The Ocean Point Where Space Is Closer Than Land
At Point Nemo in the South Pacific, the nearest humans are astronauts on the ISS, 400 km up. The nearest shore is three times farther.
The Croatian-Canadian engineer Hrvoje Lukatela calculated the location in 1992 and gave it the name: the oceanic pole of inaccessibility, popularly Point Nemo. It sits at 48°52.6′S, 123°23.6′W, in the middle of the South Pacific. From there, the three nearest pieces of land are each about 2,688 kilometers away: Ducie Island in the Pitcairns to the north, Motu Nui off Easter Island to the northeast, and Maher Island off Antarctica to the south.
When the International Space Station is overhead, which happens most orbits, the ISS is the closest humans to the point. The astronauts are roughly 400 kilometers up. The nearest surface human is over 2,500 kilometers away in any direction.
The ocean there is biologically quiet. Circling currents isolate the area from the nutrient-rich upwellings that feed most sea life, so it sits inside what oceanographers call the South Pacific Gyre. Surface water over the pole is among the clearest on Earth and among the least productive.

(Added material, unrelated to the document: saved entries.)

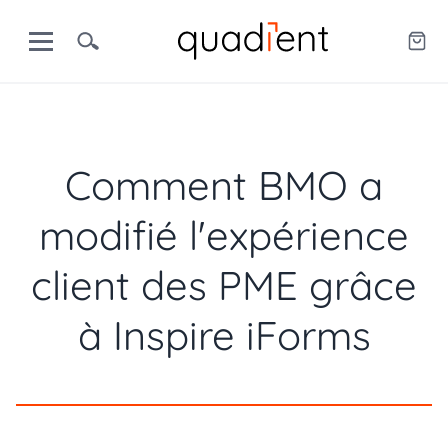
Comment BMO a
modifié l'expérience
client des PME grâce
à Inspire iForms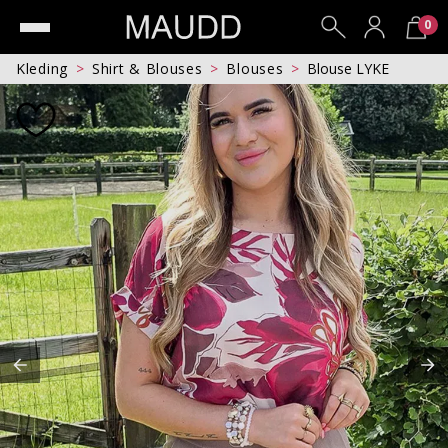
0
Kleding
Shirt & Blouses
Blouses
Blouse LYKE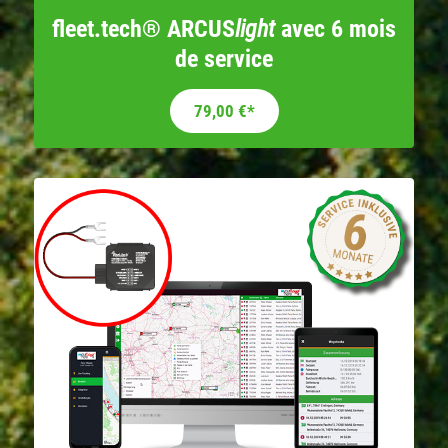
fleet.tech® ARCUS
light
avec 6 mois
de service
79,00
€
*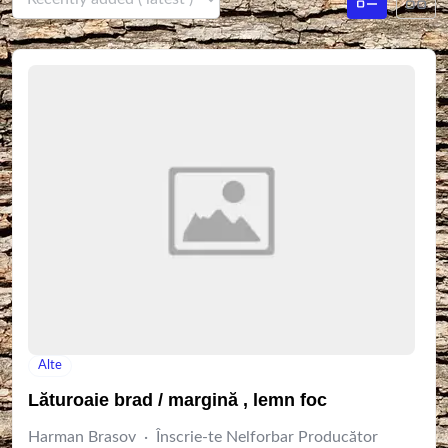
Alte
Lăturoaie brad / margină , lemn foc
Harman Brasov · Înscrie-te Nelforbar Producător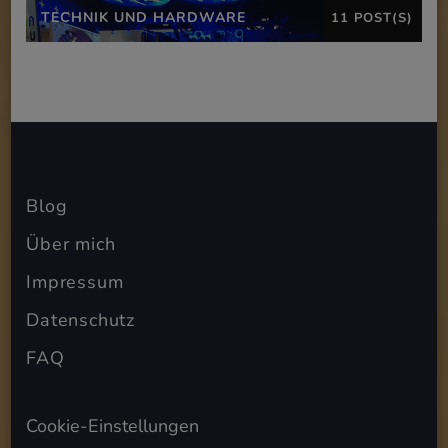
TECHNIK UND HARDWARE
11 POST(S)
Blog
Über mich
Impressum
Datenschutz
FAQ
Cookie-Einstellungen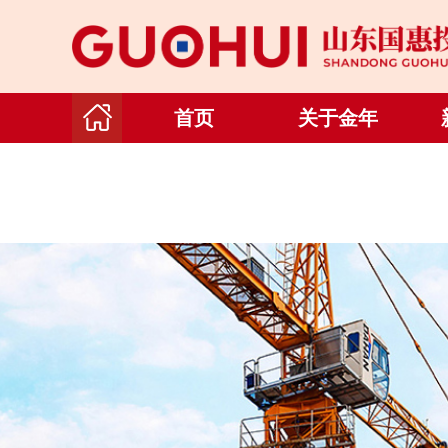
首页
关于金年
会（金字
招牌）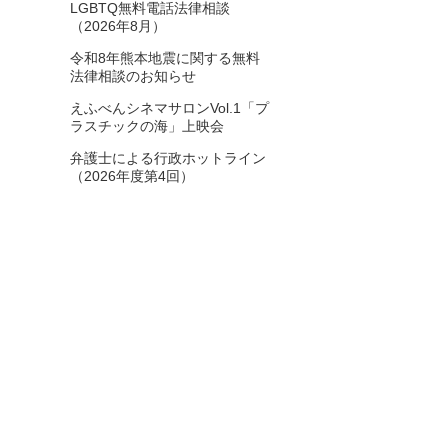
LGBTQ無料電話法律相談
2025年6月
8
（2026年8月）
令和8年熊本地震に関する無料
2025年5月
6
法律相談のお知らせ
2025年4月
3
えふべんシネマサロンVol.1「プ
ラスチックの海」上映会
2025年3月
5
弁護士による行政ホットライン
（2026年度第4回）
2025年2月
5
2025年1月
7
2024年12月
4
2024年11月
9
2024年10月
5
2024年9月
10
2024年8月
7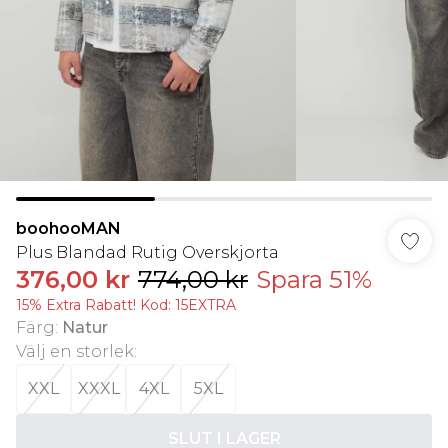
boohooMAN
Plus Blandad Rutig Overskjorta
376,00 kr
774,00 kr
Spara 51%
15% Extra Rabatt! Kod: 15EXTRA
Färg
:
Natur
Välj en storlek
:
XXL
XXXL
4XL
5XL
SLUT I LAGER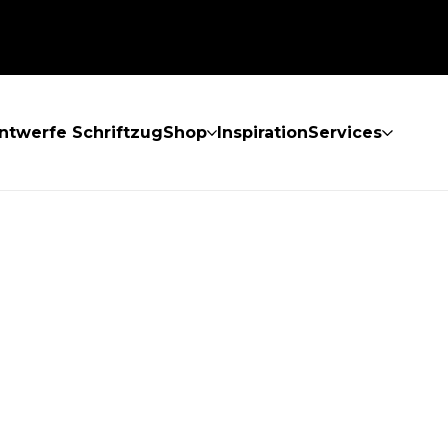
ntwerfe Schriftzug
Shop
Inspiration
Services
GEFUNDEN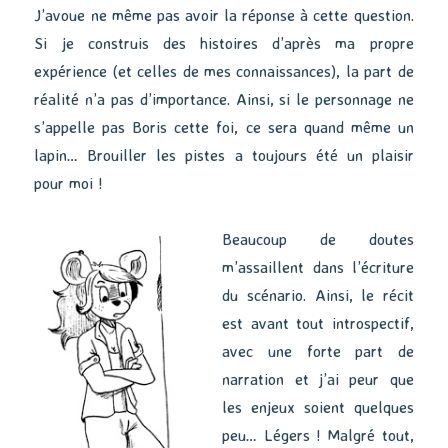
J’avoue ne même pas avoir la réponse à cette question.
Si je construis des histoires d’après ma propre
expérience (et celles de mes connaissances), la part de
réalité n’a pas d’importance. Ainsi, si le personnage ne
s’appelle pas Boris cette foi, ce sera quand même un
lapin… Brouiller les pistes a toujours été un plaisir
pour moi !
Beaucoup de doutes
m’assaillent dans l’écriture
du scénario. Ainsi, le récit
est avant tout introspectif,
avec une forte part de
narration et j’ai peur que
les enjeux soient quelques
peu… Légers ! Malgré tout,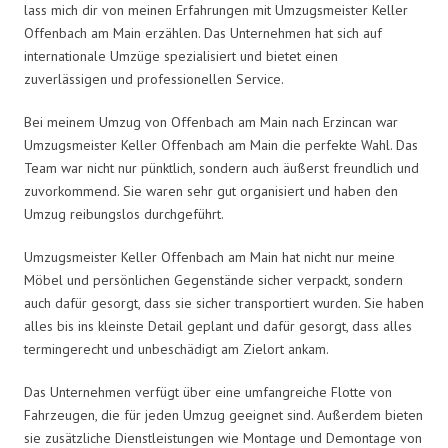
lass mich dir von meinen Erfahrungen mit Umzugsmeister Keller
Offenbach am Main erzählen. Das Unternehmen hat sich auf
internationale Umzüge spezialisiert und bietet einen
zuverlässigen und professionellen Service.
Bei meinem Umzug von Offenbach am Main nach Erzincan war
Umzugsmeister Keller Offenbach am Main die perfekte Wahl. Das
Team war nicht nur pünktlich, sondern auch äußerst freundlich und
zuvorkommend. Sie waren sehr gut organisiert und haben den
Umzug reibungslos durchgeführt.
Umzugsmeister Keller Offenbach am Main hat nicht nur meine
Möbel und persönlichen Gegenstände sicher verpackt, sondern
auch dafür gesorgt, dass sie sicher transportiert wurden. Sie haben
alles bis ins kleinste Detail geplant und dafür gesorgt, dass alles
termingerecht und unbeschädigt am Zielort ankam.
Das Unternehmen verfügt über eine umfangreiche Flotte von
Fahrzeugen, die für jeden Umzug geeignet sind. Außerdem bieten
sie zusätzliche Dienstleistungen wie Montage und Demontage von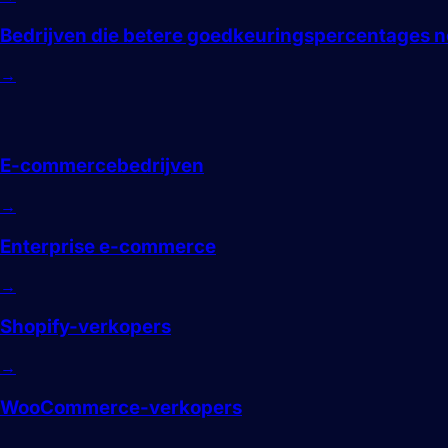
Bedrijven die betere goedkeuringspercentages 
→
E-commerce
E-commercebedrijven
→
Enterprise e-commerce
→
Shopify-verkopers
→
WooCommerce-verkopers
→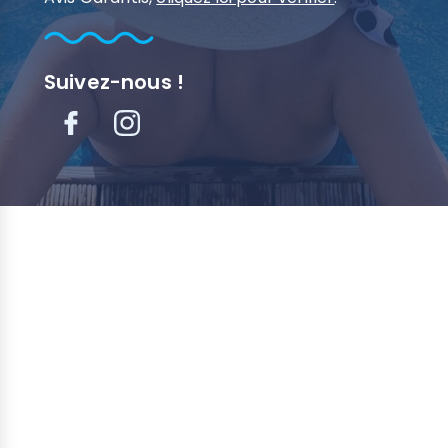
Suivez-nous !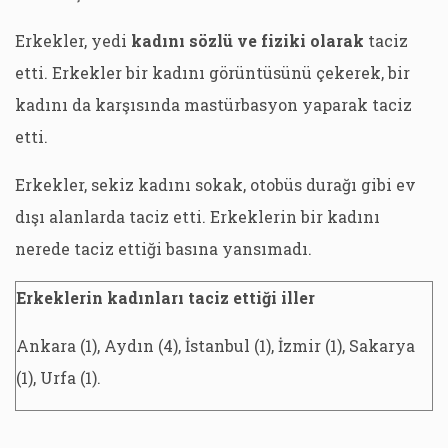
Erkekler, yedi
kadını sözlü ve fiziki olarak
taciz
etti. Erkekler bir kadını görüntüsünü çekerek, bir
kadını da karşısında mastürbasyon yaparak taciz
etti.
Erkekler, sekiz kadını sokak, otobüs durağı gibi ev
dışı alanlarda taciz etti. Erkeklerin bir kadını
nerede taciz ettiği basına yansımadı.
Erkeklerin kadınları taciz ettiği iller
Ankara (1), Aydın (4), İstanbul (1), İzmir (1), Sakarya
(1), Urfa (1).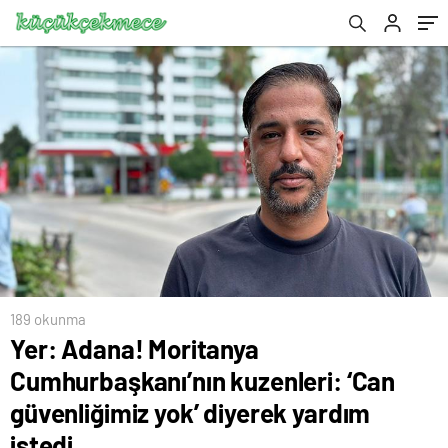
yardım istedi
189 okunma
Yer: Adana! Moritanya
Cumhurbaşkanı’nın kuzenleri: ‘Can
güvenliğimiz yok’ diyerek yardım
istedi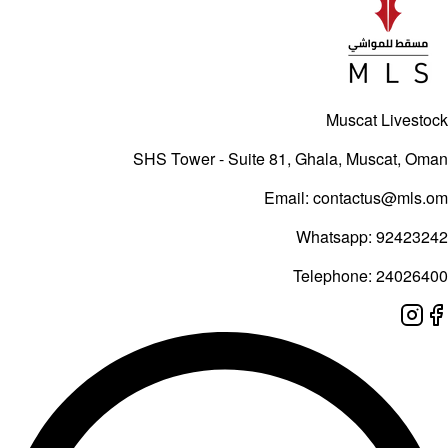
Muscat Livest
SHS Tower - Suite 81, Ghala, Muscat, O
Email:
contactus@mls
Whatsapp:
92423
Telephone:
24026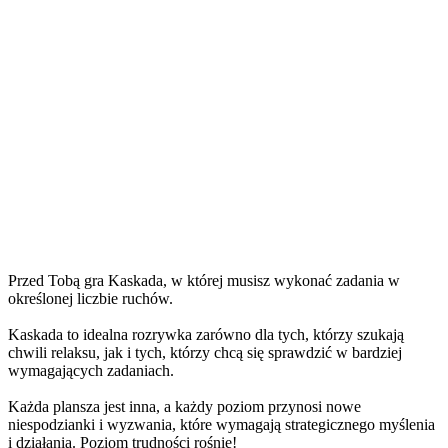
Przed Tobą gra Kaskada, w której musisz wykonać zadania w
określonej liczbie ruchów.
Kaskada to idealna rozrywka zarówno dla tych, którzy szukają
chwili relaksu, jak i tych, którzy chcą się sprawdzić w bardziej
wymagających zadaniach.
Każda plansza jest inna, a każdy poziom przynosi nowe
niespodzianki i wyzwania, które wymagają strategicznego myślenia
i działania. Poziom trudności rośnie!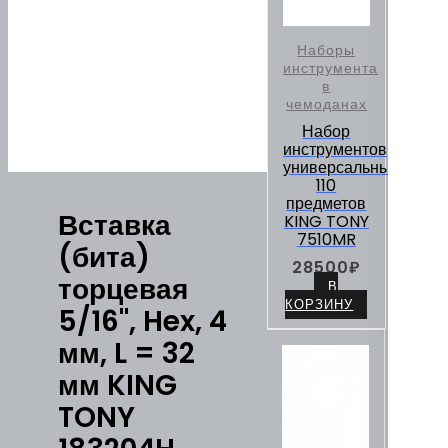
Наборы
инструмента
в
чемоданах
Набор
инструментов
универсальный,
110
предметов
Вставка
KING TONY
7510MR
(бита)
28500
₽
торцевая
В
КОРЗИНУ
5/16", Hex, 4
мм, L = 32
мм KING
TONY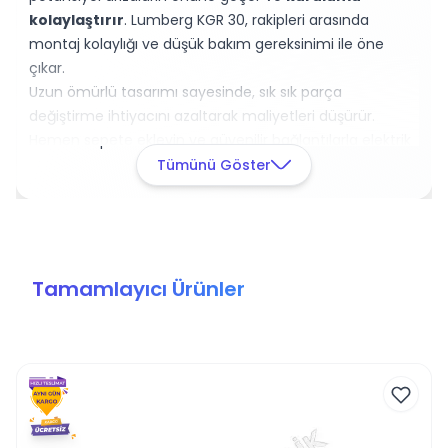
kolaylaştırır
. Lumberg KGR 30, rakipleri arasında
montaj kolaylığı ve düşük bakım gereksinimi ile öne
çıkar.
Uzun ömürlü tasarımı sayesinde, sık sık parça
değiştirme ihtiyacını azaltarak maliyetleri düşürür.
Hemen sepete ekleyin ve güvenilir bağlantılarla elektrik
tesisatınızı güçlendirin!
Tümünü Göster
Tamamlayıcı Ürünler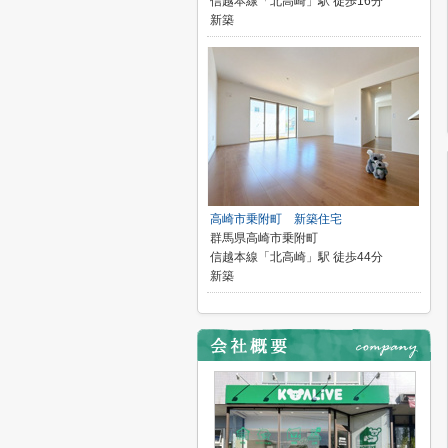
信越本線「北高崎」駅 徒歩16分
新築
高崎市乗附町 新築住宅
群馬県高崎市乗附町
信越本線「北高崎」駅 徒歩44分
新築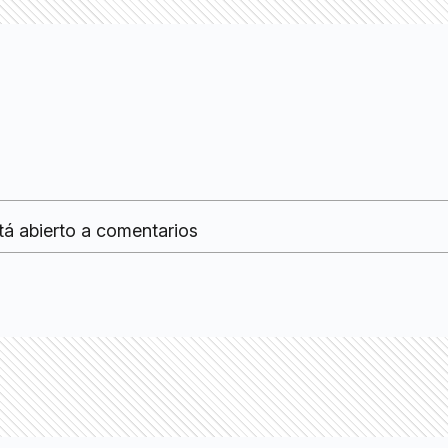
tá abierto a comentarios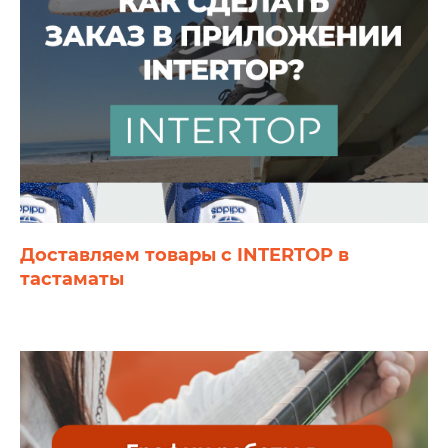
Доставляем товары с INTERTOP в
тастаматы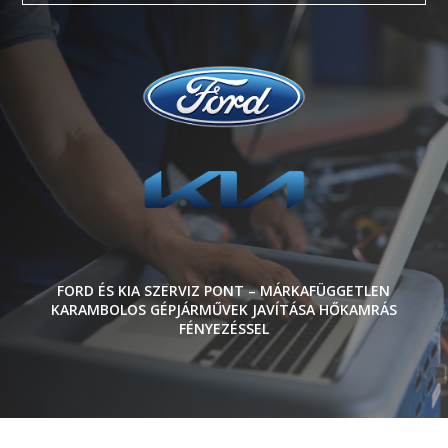
FORD ÉS KIA SZERVIZ PONT – MÁRKAFÜGGETLEN
KARAMBOLOS GÉPJÁRMŰVEK JAVÍTÁSA HŐKAMRÁS
FÉNYEZÉSSEL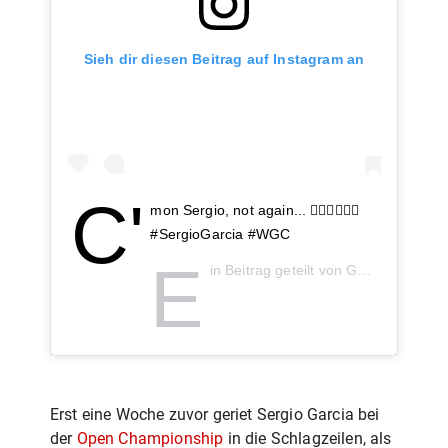
Sieh dir diesen Beitrag auf Instagram an
C'
mon Sergio, not again... 🤦🏻‍♂️🤦🏻‍♂️
#SergioGarcia #WGC
E
in Beitrag geteilt von
GOLF 60s
(@go
Erst eine Woche zuvor geriet Sergio Garcia bei
der
Open Championship
in die Schlagzeilen, als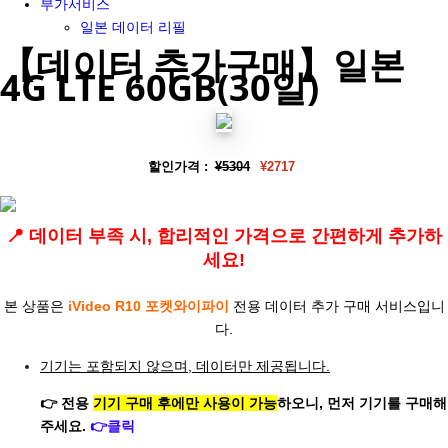
부가서비스
일본 데이터 리필
【데이터 추가구매】일본
4G LTE 60GB(30일)
할인가격 :
¥5304
¥2717
📍 데이터 부족 시, 합리적인 가격으로 간편하게 추가하
세요!
본 상품은
iVideo R10 포켓와이파이
전용 데이터 추가 구매 서비스입니
다.
기기는 포함되지 않으며, 데이터만 제공됩니다.
👉 전용
기기 구매 후에만 사용이 가능
하오니, 먼저 기기를 구매해
주세요.
👉클릭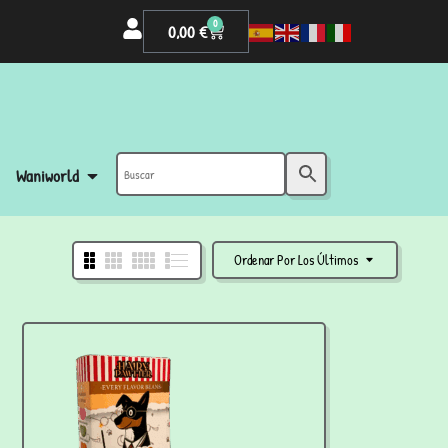
0
0,00
€
Waniworld
Ordenar Por Los Últimos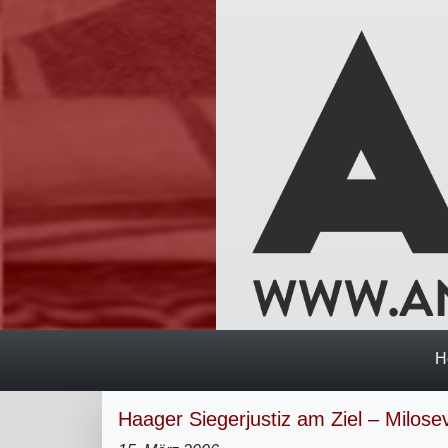
H
Haager Siegerjustiz am Ziel – Milosevi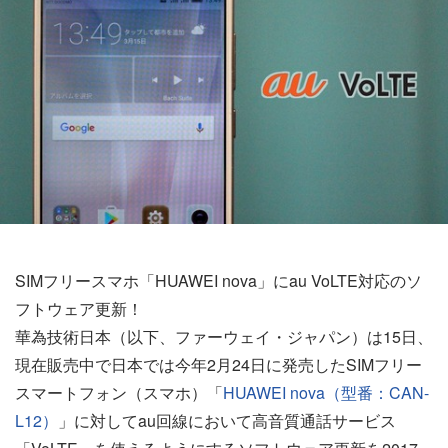
SIMフリースマホ「HUAWEI nova」にau VoLTE対応のソ
フトウェア更新！
華為技術日本（以下、ファーウェイ・ジャパン）は15日、
現在販売中で日本では今年2月24日に発売したSIMフリー
スマートフォン（スマホ）「
HUAWEI nova（型番：CAN-
L12）
」に対してau回線において高音質通話サービス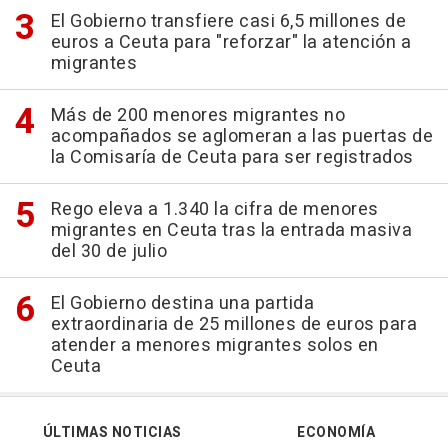
El Gobierno transfiere casi 6,5 millones de
euros a Ceuta para "reforzar" la atención a
migrantes
Más de 200 menores migrantes no
acompañados se aglomeran a las puertas de
la Comisaría de Ceuta para ser registrados
Rego eleva a 1.340 la cifra de menores
migrantes en Ceuta tras la entrada masiva
del 30 de julio
El Gobierno destina una partida
extraordinaria de 25 millones de euros para
atender a menores migrantes solos en
Ceuta
ÚLTIMAS NOTICIAS
ECONOMÍA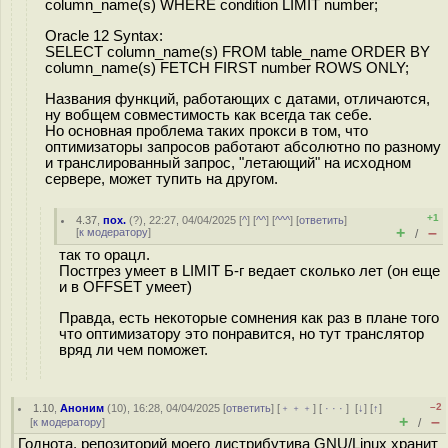
column_name(s) WHERE condition LIMIT number;
Oracle 12 Syntax:
SELECT column_name(s) FROM table_name ORDER BY
column_name(s) FETCH FIRST number ROWS ONLY;
Названия функций, работающих с датами, отличаются,
ну вобщем совместимость как всегда так себе.
Но основная проблема таких прокси в том, что
оптимизаторы запросов работают абсолютно по разному
и транслированный запрос, "летающий" на исходном
сервере, может тупить на другом.
+1
4.37
,
пох.
(
?
), 22:27, 04/04/2025 [
^
] [
^^
] [
^^^
] [
ответить
]
+
–
[
к модератору
]
/
так то орацл.
Постгрез умеет в LIMIT Б-г ведает сколько лет (он еще
и в OFFSET умеет)
Правда, есть некоторые сомнения как раз в плане того
что оптимизатору это понравится, но тут транслятор
вряд ли чем поможет.
–2
1.10
,
Аноним
(
10
), 16:28, 04/04/2025 [
ответить
] [
﹢﹢﹢
] [
· · ·
]
[
↓
] [
↑
]
+
–
[
к модератору
]
/
Годнота, репозиторий моего дистрибутива GNU/Linux хранит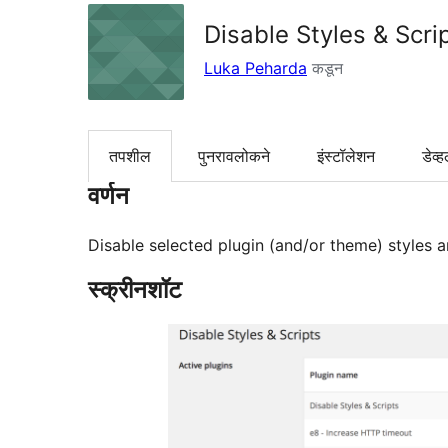
Disable Styles & Scri
Luka Peharda
कडून
तपशील
पुनरावलोकने
इंस्टॉलेशन
डेव्ह
वर्णन
Disable selected plugin (and/or theme) styles a
स्क्रीनशॉट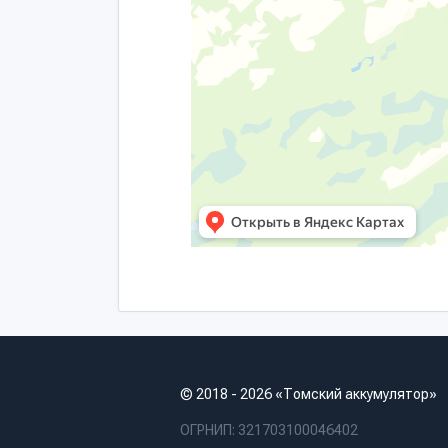
© 2018 - 2026 «Томский аккумулятор»
ОГРНИП: 321703100046402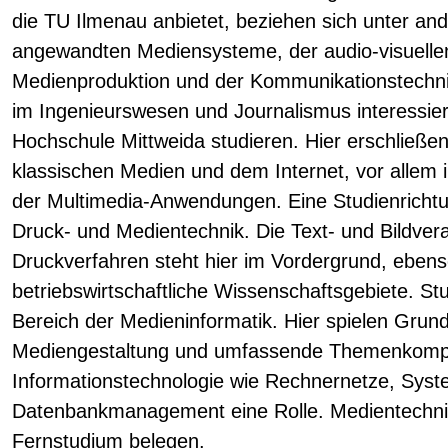
die TU Ilmenau anbietet, beziehen sich unter an
angewandten Mediensysteme, der audio-visuellen
Medienproduktion und der Kommunikationstechni
im Ingenieurswesen und Journalismus interessier
Hochschule Mittweida studieren. Hier erschließen
klassischen Medien und dem Internet, vor allem 
der Multimedia-Anwendungen. Eine Studienrichtun
Druck- und Medientechnik. Die Text- und Bildver
Druckverfahren steht hier im Vordergrund, eben
betriebswirtschaftliche Wissenschaftsgebiete. St
Bereich der Medieninformatik. Hier spielen Grun
Mediengestaltung und umfassende Themenkompl
Informationstechnologie wie Rechnernetze, Sys
Datenbankmanagement eine Rolle. Medientechni
Fernstudium belegen.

Space agencies have noticed. Point Nemo is the target for controlled spacecraft re-entries. The Russian Mir station was dropped there in 2001. Roughly 300 other vehicles — supply craft, upper stages, satellites — have gone in since. The area is technically international waters, but aviation and maritime authorities issue temporary closures on the rare days anything is coming down. The ISS itself is scheduled to be guided to Point Nemo around 2031.
There is no shipping lane, no fishing fleet, no island anyone lives on within those 2,600 kilometers. It is, by a precise metric, the farthest point from everything.